CraigWilson-ZOE avatar Sep 30 '24 10:09 CraigWilson-ZOE

I have tried with the super simple version and it passed without error.

Okay! The next step is to try to isolate whichever piece(s) of your model that is triggering the syntax error when it is executed via dbt unit tests.

Are you able to tweak that super simple version so that it is closer and closer to your actual model until you find something that breaks the simplified version?

dbeatty10 avatar Sep 30 '24 17:09 dbeatty10

Hi @CraigWilson-ZOE, I understand that you are sharing the compiled SQL rather than the model, correct? Could you please share it with me? I’d like to see if it’s similar to the other issues I was looking into in this PR: https://github.com/dbt-labs/dbt-core/pull/10849. If the model has any kind of var, env_var, or other thins that cames from context this can cause this kind of error during the unit test phase

devmessias avatar Oct 16 '24 22:10 devmessias

Why I'm saying that @CraigWilson-ZOE . Your compiled sql is wrong due the double "..", which will be the result of unit test if you have a model like this

select
    count(*) as result
from {{target.database}}.{{env_var('schema')}}.INFORMATION_SCHEMA.TABLES

result

select
    count(*) as result
from dbt.INFORMATION_SCHEMA.TABLES

devmessias avatar Oct 16 '24 22:10 devmessias

Are there any updates on this? I have the same problem @dbeatty10

kangshung avatar Oct 22 '24 13:10 kangshung

I think it's a good idea if you post the model.sql file you're having issues , @kangshung

devmessias avatar Oct 22 '24 13:10 devmessias

@devmessias sure. Problem appears when both source and target model have same names, here "example". I reproduced the problem below. This model

{{
    config(
        materialized='incremental',
        incremental_strategy='merge'
    )
}}

-- IMPORTS https://discourse.getdbt.com/t/ctes-are-passthroughs-some-research/155
with cte1 as (
    select * from {{ source('my_dataset', 'example') }}
),

-- BUSINESS LOGIC
cte2 as (
    select
        id,
        TIMESTAMP_MILLIS(ts) as time_stamp,
        val
    from cte1
)

-- FINAL SELECT
select * from cte2


{% if is_incremental() %}
    where time_stamp > (select COALESCE(MAX(time_stamp), '1900-01-01') from {{ this }})
{% endif %}

and unit test like this:

unit_tests:
  - name: incremental_bug_example6
    model: example
    overrides:
      macros:
        is_incremental: true
    given:
      - input: source('my_dataset', 'example')
        rows:
          - { id: 1, ts: 1577836800000, val: 'mytext' }
          - { id: 2, ts: 1577923200000, val: 'mytext' }
      - input: this
        # contents of current model
        rows:
          - { id: 1, time_stamp: '2020-01-01T00:00:00', val: 'mytext' }
    expect:
      # what will be inserted/merged into model
      rows:
        - { id: 2, time_stamp: '2020-01-02T00:00:00', val: 'mytext' }

fails to generate a proper test, because both "example" nodes overwrite each other, and the final test query has only 1 fixture, instead of 2:

-- IMPORTS https://discourse.getdbt.com/t/ctes-are-passthroughs-some-research/155
with  __dbt__cte__example as (

-- Fixture for example
select safe_cast(1 as INT64) as id, safe_cast('''2020-01-01T00:00:00''' as TIMESTAMP) as time_stamp, safe_cast('''mytext''' as STRING) as val
), cte1 as (
    select * from __dbt__cte__example
),

-- BUSINESS LOGIC
cte2 as (
    select
        id,
        TIMESTAMP_MILLIS(ts) as time_stamp,
        val
    from cte1
)

-- FINAL SELECT
select * from cte2



    where time_stamp > (select COALESCE(MAX(time_stamp), '1900-01-01') from __dbt__cte__example)

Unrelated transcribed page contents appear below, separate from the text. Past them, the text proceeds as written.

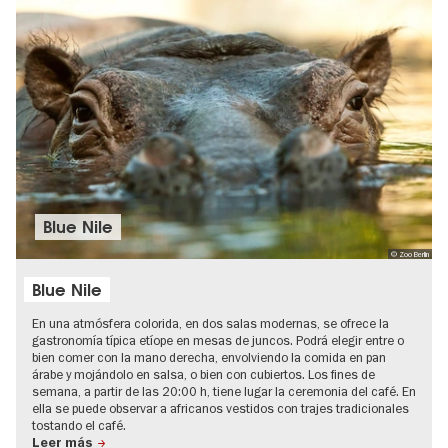
Blue Nile
© Zoo Berlin
Blue Nile
En una atmósfera colorida, en dos salas modernas, se ofrece la
gastronomía típica etíope en mesas de juncos. Podrá elegir entre o
bien comer con la mano derecha, envolviendo la comida en pan
árabe y mojándolo en salsa, o bien con cubiertos. Los fines de
semana, a partir de las 20:00 h, tiene lugar la ceremonia del café. En
ella se puede observar a africanos vestidos con trajes tradicionales
tostando el café.
Leer más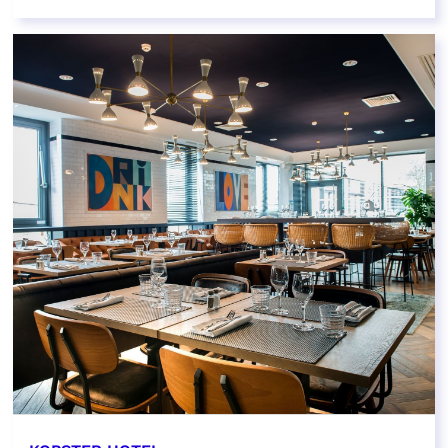
EN SAVOIR PLUS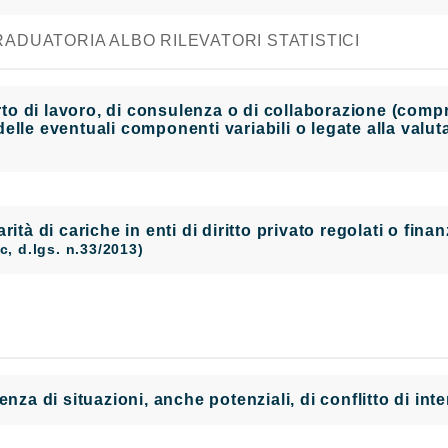
ADUATORIA ALBO RILEVATORI STATISTICI
 di lavoro, di consulenza o di collaborazione (compres
elle eventuali componenti variabili o legate alla valu
larità di cariche in enti di diritto privato regolati o fi
t.c, d.lgs. n.33/2013)
enza di situazioni, anche potenziali, di conflitto di in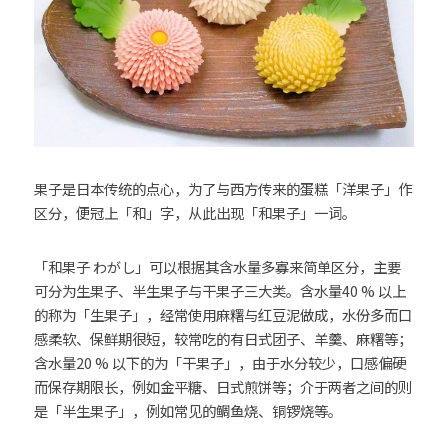
果子是日本传统的点心，为了与西方传来的蛋糕「洋果子」作
区分，便冠上「和」字，从此出现「和果子」一词。
「和果子 わがし」可以根据其含水量多寡来简单区分，主要
可分为生果子、半生果子与干果子三大类。含水量40 % 以上
的称为「生果子」，经常使用麻糬与红豆泥做成，水份多而口
感柔软、保鲜期很短，较常吃的有日式团子、羊羹、麻糬等；
含水量20 % 以下的为「干果子」，由于水分较少，口感偏硬
而保存期限长，例如金平糖、日式煎饼等；介于两者之间的则
是「半生果子」，例如常见的鲷鱼烧、铜锣烧等。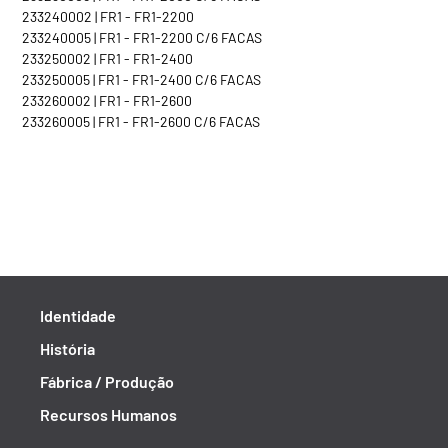
233240002 | FR1 - FR1-2200
233240005 | FR1 - FR1-2200 C/6 FACAS
233250002 | FR1 - FR1-2400
233250005 | FR1 - FR1-2400 C/6 FACAS
233260002 | FR1 - FR1-2600
233260005 | FR1 - FR1-2600 C/6 FACAS
Identidade
História
Fábrica / Produção
Recursos Humanos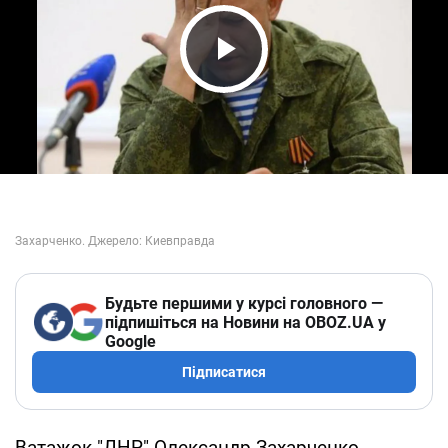
Play Video
Будьте першими у курсі головного —
підпишіться на Новини на OBOZ.UA у
Google
Підписатися
Ватажок "ДНР" Олександр Захарченко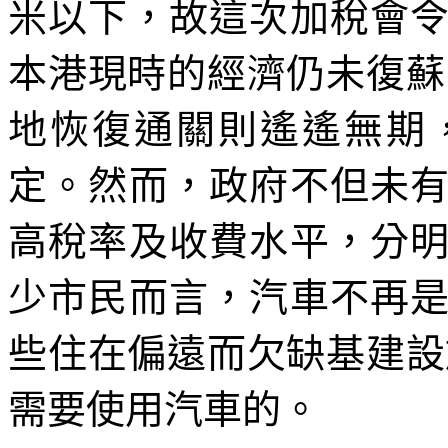
米以下，故這次加稅會
本港現時的經濟仍未復蘇
地恢復通關則遙遙無期
定。然而，政府不但未
高稅率及收費水平，分
少市民而言，汽車不再
些住在偏遠而欠缺基建設
需要使用汽車的。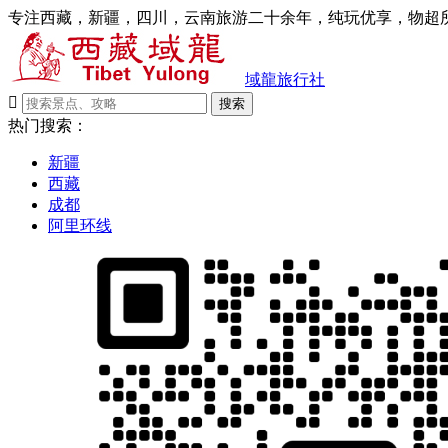
专注西藏，新疆，四川，云南旅游二十余年，纯玩优享，物超所
域龍旅行社

搜索
热门搜索：
新疆
西藏
成都
阿里环线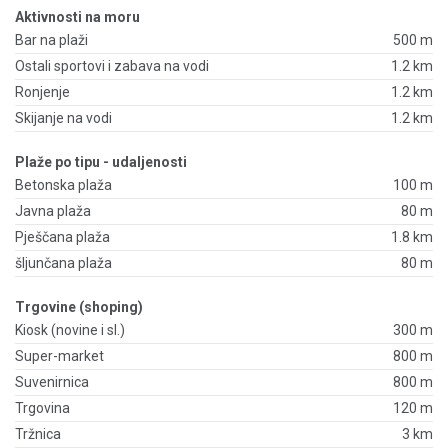
Aktivnosti na moru
Bar na plaži
500 m
Ostali sportovi i zabava na vodi
1.2 km
Ronjenje
1.2 km
Skijanje na vodi
1.2 km
Plaže po tipu - udaljenosti
Betonska plaža
100 m
Javna plaža
80 m
Pješčana plaža
1.8 km
šljunčana plaža
80 m
Trgovine (shoping)
Kiosk (novine i sl.)
300 m
Super-market
800 m
Suvenirnica
800 m
Trgovina
120 m
Tržnica
3 km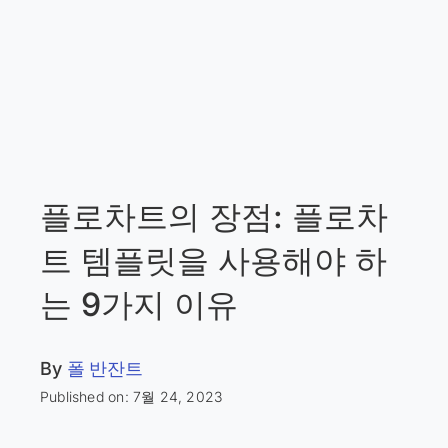
플로차트의 장점: 플로차
트 템플릿을 사용해야 하
는 9가지 이유
By
폴 반잔트
Published on: 7월 24, 2023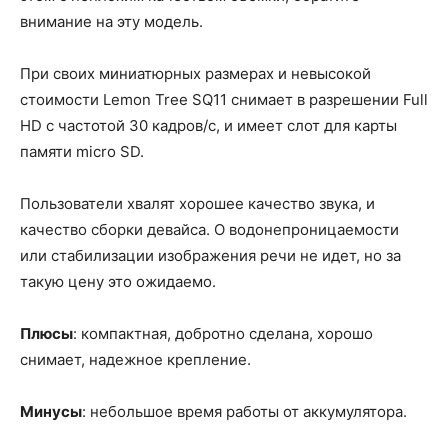
внимание на эту модель.
При своих миниатюрных размерах и невысокой
стоимости Lemon Tree SQ11 снимает в разрешении Full
HD с частотой 30 кадров/с, и имеет слот для карты
памяти micro SD.
Пользователи хвалят хорошее качество звука, и
качество сборки девайса. О водонепроницаемости
или стабилизации изображения речи не идет, но за
такую цену это ожидаемо.
Плюсы
: компактная, добротно сделана, хорошо
снимает, надежное крепление.
Минусы
: небольшое время работы от аккумулятора.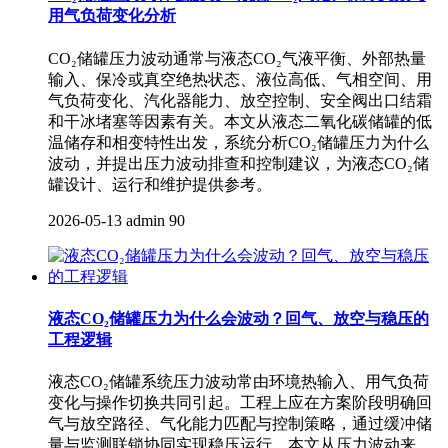
用气负荷变化分析
CO₂储罐压力波动通常与液态CO₂气液平衡、外部热量
输入、保冷或真空绝热状态、液位高低、气相空间、用
气负荷变化、汽化器能力、放空控制、安全阀出口结霜
和干冰堵塞等因素有关。本文从液态二氧化碳储罐的低
温储存和相变特性出发，系统分析CO₂储罐压力为什么
波动，并提出压力波动排查和控制建议，为液态CO₂储
罐设计、运行和维护提供参考。
2026-05-13
admin
90
液态CO₂储罐压力为什么会波动？回气、放空与稳压的
工程逻辑
液态CO₂储罐系统压力波动常由环境热输入、用气负荷
变化与操作切换共同引起。工程上应在方案阶段明确回
气与放空路径、气化能力匹配与控制策略，通过缓冲储
量与监测联锁协同实现稳压运行。本文从压力波动来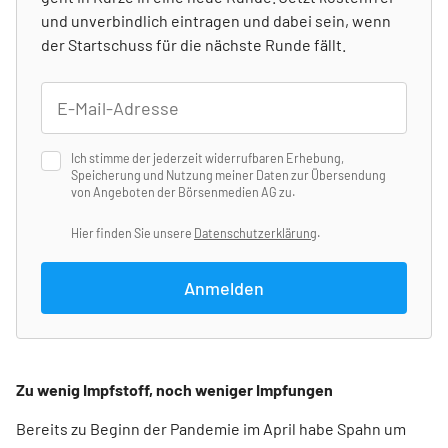
und unverbindlich eintragen und dabei sein, wenn
der Startschuss für die nächste Runde fällt.
Ich stimme der jederzeit widerrufbaren Erhebung,
Speicherung und Nutzung meiner Daten zur Übersendung
von Angeboten der Börsenmedien AG zu.
Hier finden Sie unsere
Datenschutzerklärung
.
Anmelden
Zu wenig Impfstoff, noch weniger Impfungen
Bereits zu Beginn der Pandemie im April habe Spahn um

You can see that __dbt__cte__example already has the time_stamp column, so TIMESTAMP_MILLIS(ts) transformation will always fail.

It was tested on dbt=1.8.8 and bigquery=1.8.3. I would expect it to work properly or at least give any reasonable exception that this is not supported.

kangshung avatar Oct 24 '24 11:10 kangshung

Hi @kangshung, I see! So, this seems to be a different issue from the one originally reported here, right? From my testing, it doesn’t appear to be related to the incremental setting itself, but rather the root cause is a name collision problem between the source and target model. I agree this is an issue. Would it make sense to open a separate issue describing this specific problem?

devmessias avatar Oct 25 '24 14:10 devmessias

This is a minimal example to obtain the same issue pointed by @kangshung

#_unit_tests.yaml
version: 2

unit_tests:
  - name: test_2
    model: my_model
    given:
      - input: source('source_name', 'my_model')
        rows:
          - { id: 1, my_value: 111, name: 'mytext' }
          - { id: 2, my_value: 222, name: 'mytext' }
      - input: this
        rows:
          - { id: 2, my_value: 333, name: 'mytext' }
          - { id: 1, my_value: 666, name: 'mytext' }

    expect:
      rows:
        - { id: 1, my_value: 111, name: 'mytext' }

-- my_model.sql
WITH something as (
  select
  *
  from {{ source("source_name", "my_model") }}
)
select
  *
from  something
    where id = (
      select
        id
      from {{this}}
      order by my_value desc
      limit 1
    )

# _source.yaml

version: 2

sources:
  - name: 'source_name'
    schema: 'main'
    tables:
      - name: example
      - name: my_model

Test will pass if we change the source to example instead of my_model

devmessias avatar Oct 25 '24 16:10 devmessias

Ok, no need to create a new issue; your problem has already been described here." https://github.com/dbt-labs/dbt-core/issues/10433

devmessias avatar Oct 25 '24 17:10 devmessias

~Thank you all for your research finding reproduction case for this scenario 🏆~

~Closing as a duplicate of https://github.com/dbt-labs/dbt-core/issues/10433.~

Edit: re-opened in https://github.com/dbt-labs/dbt-core/issues/10686#issuecomment-2438971930

dbeatty10 avatar Oct 25 '24 22:10 dbeatty10

Oops, I closed it too hastily!

@kangshung as @devmessias said, what you reported in https://github.com/dbt-labs/dbt-core/issues/10686#issuecomment-2435041601 is a duplicate of https://github.com/dbt-labs/dbt-core/issues/10433

But we still don't have steps to reproduce for what @CraigWilson-ZOE originally reported in this issue.

@CraigWilson-ZOE does https://github.com/dbt-labs/dbt-core/issues/10686#issuecomment-2418083913 look similar to your model that is having the issues with unit testing?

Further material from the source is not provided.